OK Foods delivers on pledge to River Valley Regional Food Bank

The River Valley Regional Food Bank received 27,750 pounds of frozen chicken meat Tuesday as part of Fort Smith-based OK Foods’ prior pledge to provide a half-million pounds of chicken to the food bank over five years.
The first donation will help provide 125,000 meals to families in the Fort Smith region. The food bank, a member of Feeding America, is located at 1617 South Zero St. in Fort Smith. Ken Kupchick, marketing director for the food bank, showed 14 pallets of frozen meat, half cooked and half uncooked, Tuesday in a new freezer supplied by a partnership between Tyson and Walmart.

Sebastian County has a child food insecurity rate of 30 percent, totaling 6,700 children in Fort Smith alone, according to Kupchick.

OK Foods President and CEO Trent Goins said it is the company’s goal to “nourish the world,” but that begins by “nourishing the most vulnerable in our local community,” Goins said in a news release.

Working in conjunction with the Crawford-Sebastian County Community Development Council, the food bank recently completed renovation of a former grocery store on Zero Street that allows 10 times more refrigeration space and four times more freezer space than the prior location.

“The new facility allows the food bank to increase its capacity to service food pantries and feeding agencies across its seven county region,” Kupchick explained.

Ted Clemons, executive director of the River Valley Regional Food Bank, said the partnership with OK Foods will provide “sustained, quality protein so desperately needed by River Valley families.”

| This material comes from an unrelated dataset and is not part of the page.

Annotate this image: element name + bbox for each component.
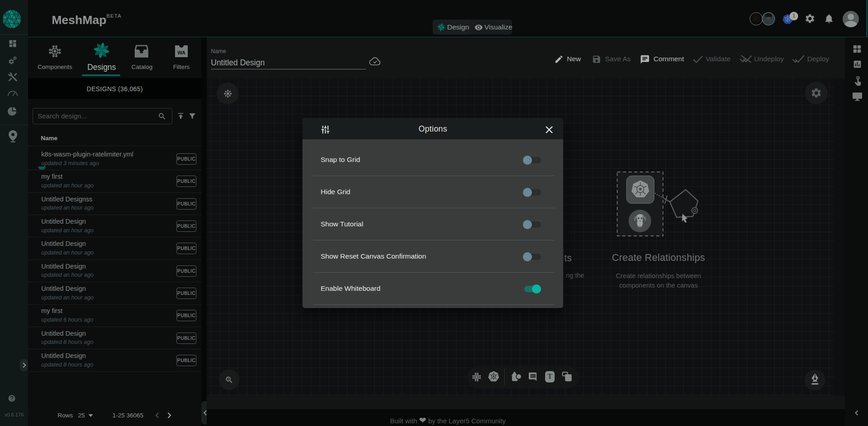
svg-text:WA: WA: [177, 50, 185, 55]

The meat supplied by OK Foods is the same quality sold to the restaurants, Kupchick said. OK Foods gave the food bank its choice of meats to pick from, he added. Clemons requested individual bags with two chickens cut into quarters for distribution to families in need. Previously, the chicken meat was received in large cardboard boxes, mostly with leg quarters frozen together.

This new method of distribution to the food bank, with two chickens in vacuum-sealed wraps, is also an effort to encourage family meals at the dinner table, Kupchick said. It is the food bank’s goal to encourage more home-cooked meals, bringing families together for discussions with a chain reaction of accountability to their family and their community, he added.

The cooked portion of OK Foods’ donation Tuesday was breaded nuggets of boneless wing and breast meat.

The River Valley Regional Food Bank serves Crawford, Franklin, Johnson, Logan, Polk, Scott, Sebastian and Yell counties through a network of 189 member agencies.

“In an area where just over 300,000 live, there are over 53,000 classified as food insecure and the food insecure include 25,000 children,” Kupchick said.

Many of those in need are are also elderly and disabled, he added. OK Foods has donated to the food bank in years past, but the new pledge of 100,000 pounds a year far surpasses their previous donations, Kupchick noted.